Maximum frequency if there is to be one diffraction order

[thomas19981]

Homework Statement

A naval towed-array sonar comprises a line of $80$ transducers, equally spaced over a total length of $120 m$, that is towed behind a ship so that it lies in a straight line just below the surface of the water. An adjustable phase delay can be introduced electronically for each transducer, allowing the sonar beam to be steered without physically moving the array. The speed of sound in salt water may be taken to be around $1520 ms^{-1}$.
If the transducers are used in phase at a constant frequency $f$, estimate the angular width of the (zeroth order) sonar beam.
A phase delay $\delta \phi$ is now introduced between successive transducers. Determine how the angle $\theta$ through which the beam is steered depends upon $\delta \phi$
Find the maximum frequency that may be used if only one diffraction order is ever to be present as the beam is scanned from $\theta = -90º$ to $\theta = 90º$.

Homework Equations

$n\lambda=dsin(\theta)$
$v=f\lambda$
$dsin(\theta)-dsin(\delta \phi)=n\lambda$

The Attempt at a Solution

So for the first part I used $n\lambda=dsin(\theta)$ and set $n=1$. $\theta=arcsin(\frac{n\lambda}{d})$ so the angular width would be $2\theta=2arcsin(\frac{n\lambda}{d})$. Subbing in the values given and using $v=f\lambda$ gives $2arcsin(\frac{1520*80}{120f})$. Is this the right approach.

For the second part I considered it as plane waves incident on a double slit which was at an angle $\delta \phi$. I know that this is not a double slit but I guessed the fact that the formula for maxima for a double slit and a diffraction grating are the same it would be ok. Anyways this eventually came to be one of the "relevant equations": $dsin(\theta)-dsin(\delta \phi)=n\lambda$. So I just rearranged this for $\theta$ which came to $\theta=arcsin(\frac{n\lambda+dsin(\delta \phi)}{d})$.

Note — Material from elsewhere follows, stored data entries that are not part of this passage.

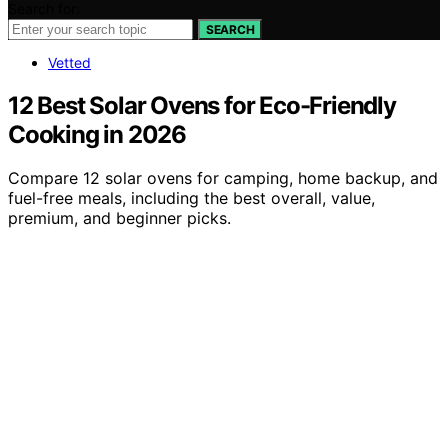
Search for:
SEARCH
Vetted
12 Best Solar Ovens for Eco-Friendly
Cooking in 2026
Compare 12 solar ovens for camping, home backup, and
fuel-free meals, including the best overall, value,
premium, and beginner picks.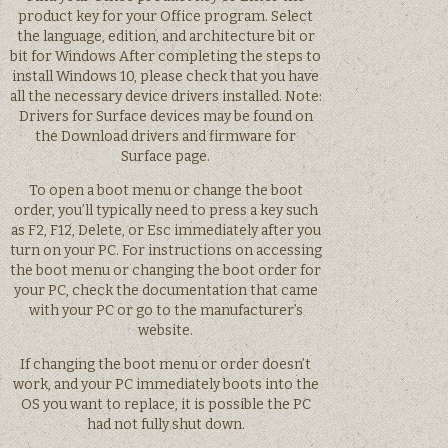
product key for your Office program. Select
the language, edition, and architecture bit or
bit for Windows After completing the steps to
install Windows 10, please check that you have
all the necessary device drivers installed. Note:
Drivers for Surface devices may be found on
the Download drivers and firmware for
Surface page.
To open a boot menu or change the boot
order, you’ll typically need to press a key such
as F2, F12, Delete, or Esc immediately after you
turn on your PC. For instructions on accessing
the boot menu or changing the boot order for
your PC, check the documentation that came
with your PC or go to the manufacturer’s
website.
If changing the boot menu or order doesn’t
work, and your PC immediately boots into the
OS you want to replace, it is possible the PC
had not fully shut down.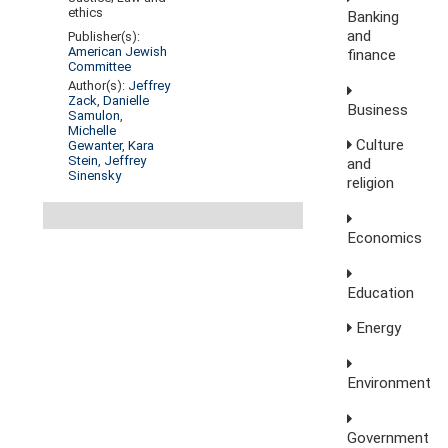
ethics
Banking
and
Publisher(s):
American Jewish
finance
Committee
Author(s):
Jeffrey
Zack
,
Danielle
Business
Samulon
,
Michelle
Culture
Gewanter
,
Kara
Stein
,
Jeffrey
and
Sinensky
religion
Economics
Education
Energy
Environment
Government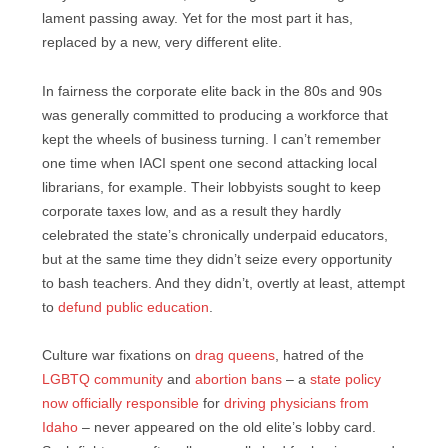
lament passing away. Yet for the most part it has,
replaced by a new, very different elite.
In fairness the corporate elite back in the 80s and 90s
was generally committed to producing a workforce that
kept the wheels of business turning. I can’t remember
one time when IACI spent one second attacking local
librarians, for example. Their lobbyists sought to keep
corporate taxes low, and as a result they hardly
celebrated the state’s chronically underpaid educators,
but at the same time they didn’t seize every opportunity
to bash teachers. And they didn’t, overtly at least, attempt
to
defund public education
.
Culture war fixations on
drag queens
, hatred of the
LGBTQ community
and
abortion bans
– a
state policy
now officially responsible
for
driving physicians from
Idaho
– never appeared on the old elite’s lobby card.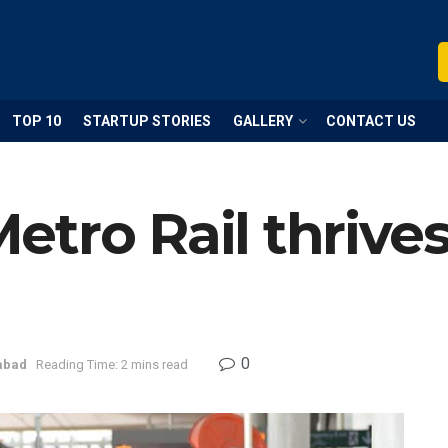
TOP 10
STARTUP STORIES
GALLERY
CONTACT US
etro Rail thriv
0
abad
Reading Time: 2 mins read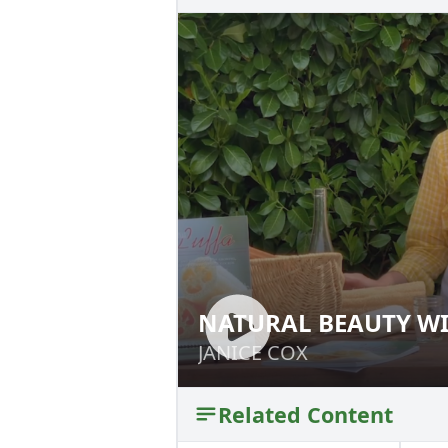
NATURAL BEAUTY WI
NATURAL BEAUTY
JANICE COX
JANICE COX
Related Content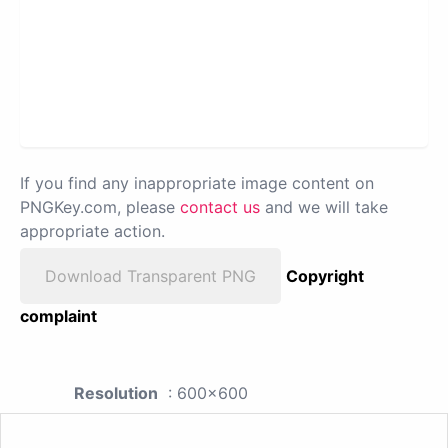
If you find any inappropriate image content on
PNGKey.com, please
contact us
and we will take
appropriate action.
Download Transparent PNG
Copyright
complaint
Resolution
: 600x600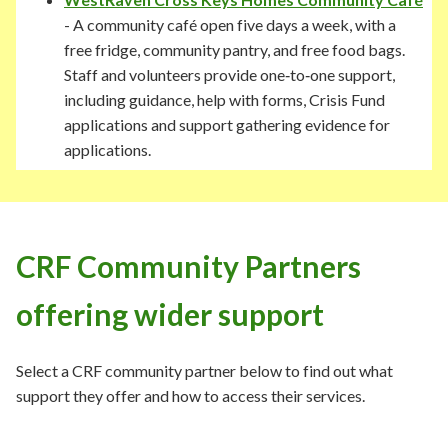
- A community café open five days a week, with a
free fridge, community pantry, and free food bags.
Staff and volunteers provide one‑to‑one support,
including guidance, help with forms, Crisis Fund
applications and support gathering evidence for
applications.
CRF Community Partners
offering wider support
Select a CRF community partner below to find out what
support they offer and how to access their services.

The third part is where I get stuck. Any help would be very much appreciated.

 

[Charles Link]

For the width of the zeroth order beam, you need the equation $I(\theta)=I_o \frac{\sin^2(N \phi/2)}{\sin^2(\phi/2)}$ where $\phi=\frac{2 \pi}{\lambda} d \sin(\theta)$ and $N=80$. The width is estimated by the angle for which the numerator encounters its first zero from the angle where the maximum occurs at. The primary maxima occur when the denominator equals zero. The numerator is also equal to zero, and in the limit, $m \lambda=d \sin(\theta)$, $I=N^2 I_o$ at the primary maxima.

 

[Charles Link]

For the second part I think they are wanting basically the wavelength for which the $m=1$ and/or $m=-1$ start to occur. (They are of course counting the $m=0$ as a maximum). That means we must have $(1)(\lambda)=d[\sin(\theta)+ \sin(\delta)]$. Just as a quick observation=I don't know if it's correct, I haven't analyzed it in sufficient detail=I'll let you determine that=if $\lambda>2 d$, this $m=1$ can not occur, because $|\sin(\theta)| \leq 1$. $\\$ Editing: You correctly determined for this problem that the phase (between adjacent sources) is $\phi=\frac{2 \pi}{\lambda} d [\sin(\theta) \pm \sin(\delta)]$. (Either + or - would be correct=it's a matter of geometry which one you choose.)

 

[thomas19981]

For the width of the zeroth order beam, you need the equation $I(\theta)=I_o \frac{\sin^2(N \phi/2)}{\sin^2(\phi/2)}$ where $\phi=\frac{2 \pi}{\lambda} d \sin(\theta)$ and $N=80$. The width is estimated by the angle for which the numerator encounters its first zero from the angle where the maximum occurs at. The primary maxima occur when the denominator equals zero. The numerator is also equal to zero, and in the limit, $m \lambda=d \sin(\theta)$, $I=N^2 I_o$ at the primary maxima.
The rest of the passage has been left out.